▶ _WORK INSTRUCTIONS_:
State how many lines of the records below contain the word "machinery", giving the number and nothing else.

▶ _GIVEN RECORDS_:

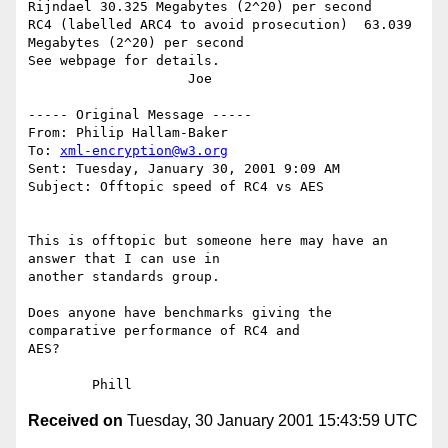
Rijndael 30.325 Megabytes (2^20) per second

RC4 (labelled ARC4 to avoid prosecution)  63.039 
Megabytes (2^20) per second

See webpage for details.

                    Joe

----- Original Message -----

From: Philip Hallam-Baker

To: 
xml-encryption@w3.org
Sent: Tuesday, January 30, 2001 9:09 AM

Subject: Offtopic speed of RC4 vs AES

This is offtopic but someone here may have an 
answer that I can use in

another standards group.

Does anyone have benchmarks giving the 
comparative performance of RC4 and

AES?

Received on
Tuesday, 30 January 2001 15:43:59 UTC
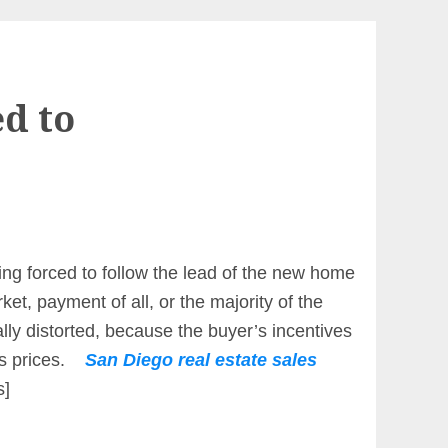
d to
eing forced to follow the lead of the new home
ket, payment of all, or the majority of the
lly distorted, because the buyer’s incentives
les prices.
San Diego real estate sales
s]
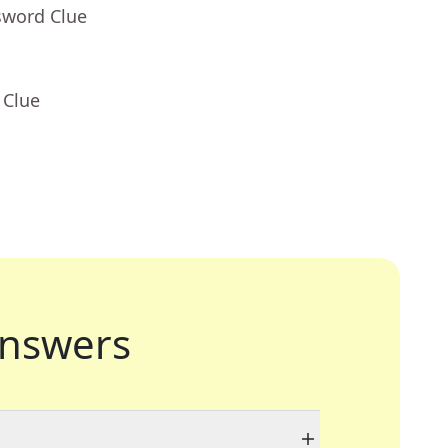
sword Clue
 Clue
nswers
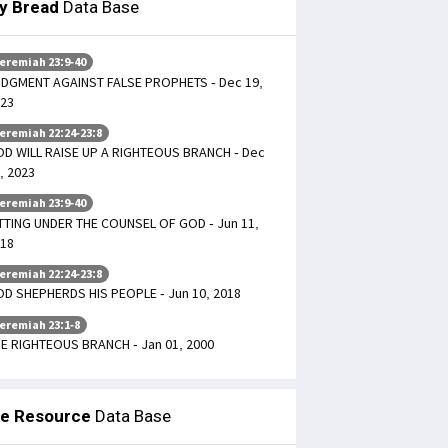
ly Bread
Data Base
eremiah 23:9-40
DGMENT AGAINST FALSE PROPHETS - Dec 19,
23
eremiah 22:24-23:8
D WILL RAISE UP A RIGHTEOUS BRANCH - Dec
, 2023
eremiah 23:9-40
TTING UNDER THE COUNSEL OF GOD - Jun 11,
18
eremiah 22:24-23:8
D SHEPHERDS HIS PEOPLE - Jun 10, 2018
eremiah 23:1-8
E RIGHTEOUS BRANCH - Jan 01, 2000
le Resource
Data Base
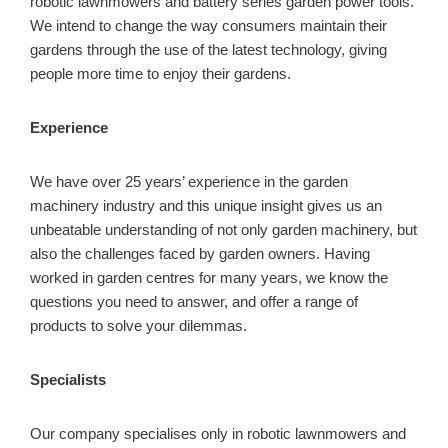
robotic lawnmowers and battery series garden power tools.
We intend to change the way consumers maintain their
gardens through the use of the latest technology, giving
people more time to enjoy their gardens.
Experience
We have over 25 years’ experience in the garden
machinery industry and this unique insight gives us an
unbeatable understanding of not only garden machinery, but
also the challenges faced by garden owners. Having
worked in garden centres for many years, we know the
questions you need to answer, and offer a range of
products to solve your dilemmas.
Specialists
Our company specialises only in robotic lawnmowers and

▶ _SOLVED PROBLEM_:
2